Would you like to find the appropriate sensor for your personal DIY project based on the Arduino microcontroller? Well, choosing the right sensor requires research as well as facilitate this process, you’ll find each of the info you need in this article. But when there’s something better from the DIY culture than theory it’s practice.


Temperature sensors are popular to sense the temperature in a environment. All of them function inside a similar way, but have slightly different features. According to these functions, I’ll take you step-by-step through the best practice of picking the right temperature sensor for your project by having an Arduino microcontroller.

If you are already a champion of measuring the temperature and merely want a tad bit more information, or you are considering digging deep into the Arduino temperature monitoring space, these 11 temperature sensors should cover all kinds of temperature sensors found in robotics and automation.

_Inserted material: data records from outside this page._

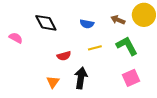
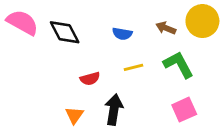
pink semicircle: (16, 38) -> (22, 22), moved, size x1.6

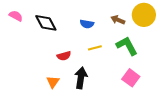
pink semicircle: (22, 22) -> (16, 16), size x0.6
pink square: (184, 110) -> (131, 78), turned -30

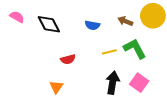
yellow line: (95, 48) -> (109, 52), moved
black arrow: (81, 78) -> (113, 83), moved

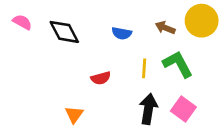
yellow line: (109, 52) -> (144, 68), turned -72
red semicircle: (68, 59) -> (101, 78), moved

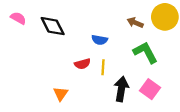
blue semicircle: (122, 33) -> (100, 40), moved
yellow line: (144, 68) -> (103, 67), moved

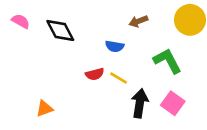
brown arrow: (135, 23) -> (138, 21), moved, turned -42
yellow line: (103, 67) -> (119, 78), turned -63
orange triangle: (61, 94) -> (44, 108), moved, turned 35

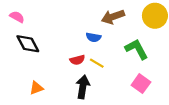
brown arrow: (138, 21) -> (113, 17), size x1.5
black diamond: (60, 30) -> (28, 44), moved
black arrow: (140, 103) -> (83, 87), moved

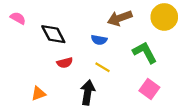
black diamond: (28, 44) -> (53, 34), moved
red semicircle: (77, 60) -> (65, 63), moved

Temperature sensors comparison of numbers: DS18B20, LM35DZ, DHT11, thermocouple sensor, MLX90614, LM75, SHT15, TMP100, RHT03, TPA81, D6T MEMS

Temperature sensors comparison of numbers: DS18B20, LM35DZ, DHT11, Thermocouple Type-K, MLX90614, LM75, SHT15, TMP100, RHT03, TPA81, D6T MEMS


Since it matters what kind of project you’re trying to find, I really hope to obtain something listed that could help you:

fire fighting robot able to discover the supply of fire and do something;

a mobile robot capable to detect to check the temperature and send data via Bluetooth or Wi-Fi to your server and look at the temperature information on a smartphone or even a tablet;

a wireless sensor network at your residence to take decisions and controls the heating and air-con unit;

a security alarm system that senses the actual existence of a human;

Temperature sensors for hobbyists

The temperature sensors for hobbyists are cheap in comparison to the sensors normally, nevertheless they serve a similar purpose – reading the temperature. Well, none of such sensors can eat the sun, but are fantastic for homemade robotics and automation applications since they are easy to interface, accurate, and it has a speedy response time. When you place your finger onto it, immediately the output of the sensor starts to rise.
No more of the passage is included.